Por um momento, achei que ele iria quebrar nosso acordo e me matar imediatamente. Seus olhos mostravam tanto desejo que me deixavam confusa. Muito confusa.
E só piorou depois. Eu encontrei as pessoas que haviam me amaldiçoado no passado, os homens que me violaram, as mulheres que destruíram minha família, as crianças que me humilharam; encontrei todos eles e os entreguei para Seth. A cada alma que ele engolia, eu me aproximava mais dele, e ele dizia que eu ficava mais irresistível. Mais digna do Inferno que ele chamava de lar. Achava que, se me tomasse como devia ter feito desde o começo, iria voltar para lá. Mas não queria, ainda não; aquilo estava muito divertido.
E conforme o tempo passava e eu seguia minha vida com meu demônio particular vivendo sob meu teto, por vezes entre meus lençóis, eu descobri que aquilo estava ficando forte demais.
Ele percebeu. Ele nunca deixou de poder ver minha alma desde que veio para esse mundo, e percebeu o amor brotando. Ele mesmo disse isso. Eu neguei, falei que não era nada, que iria passar. Mas ficava mais forte. E eu não conseguia saber o que ele achava disso.

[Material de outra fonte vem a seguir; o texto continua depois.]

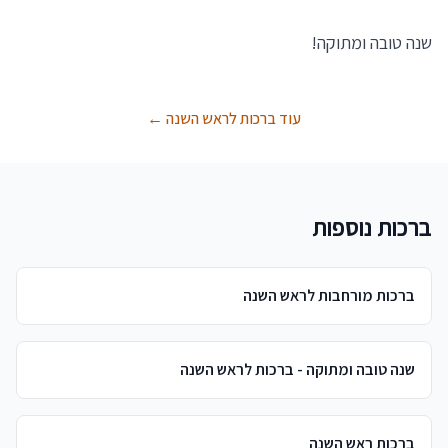
שנה טובה ומתוקה!
עוד ברכות לראש השנה ←
ברכות נוספות
ברכות מורחבות לראש השנה
שנה טובה ומתוקה - ברכות לראש השנה
ברכות ראש השנה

Amor não purifica? Se minha alma estivesse purificada, ele não gostaria dela tanto quanto antes. Ele queria matar a pessoa cheia de ódio e amargura que eu era, não a mulher apaixonada! Mas, estranhamente, ele seguiu meus sentimentos. Beijou, tocou, fez com que a paixão crescesse mais e mais, até que não houvesse como impedi-la; e finalmente eu pude admitir que o amava. Por ter me dado uma vingança que eu nem sequer esperava, por ter me poupado quando poderia ter feito as coisas mais fáceis, por ter estado comigo quando ninguém mais estava; por não ser humano, talvez.

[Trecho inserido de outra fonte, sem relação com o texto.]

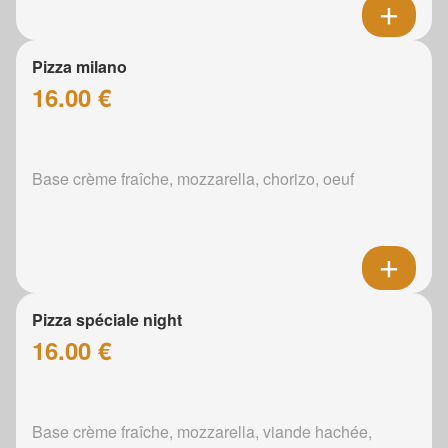
Pizza milano
16.00 €
Base crème fraîche, mozzarella, chorizo, oeuf
Pizza spéciale night
16.00 €
Base crème fraîche, mozzarella, viande hachée,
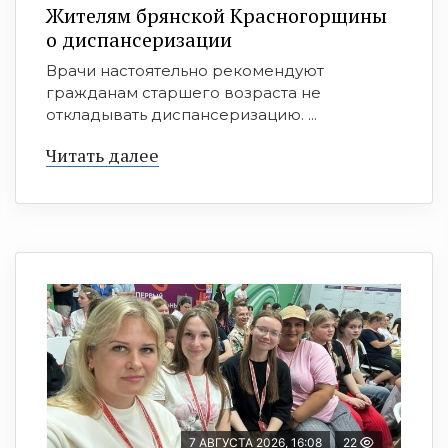
Жителям брянской Красногорщины
о диспансеризации
Врачи настоятельно рекомендуют
гражданам старшего возраста не
откладывать диспансеризацию. ...
Читать далее
7 АВГУСТА 2026, 16:08
22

Mas aí é que está: ele não era humano. Nunca deixou e nunca deixará de ser um demônio. E a única coisa que ele quer de mim, a única coisa que eu posso dar, não é meu amor. É simplesmente a minha vida.
Eu demorei, aguentei, recusei-me a prosseguir com o pensamento... mas acabei cedendo.
Queria que ele me levasse. Que ele tivesse o que sempre deveria ter tido.
- Você vai me dar sua morte sem resistir? - ele perguntou, assim que eu tomei essa decisão.
- Vou.
- Isso é produto do amor?
- Sim.
Ele sorriu, o sorriso que eu conhecia tão bem. Aproximou-se, beijou meus lábios suavemente e se afastou.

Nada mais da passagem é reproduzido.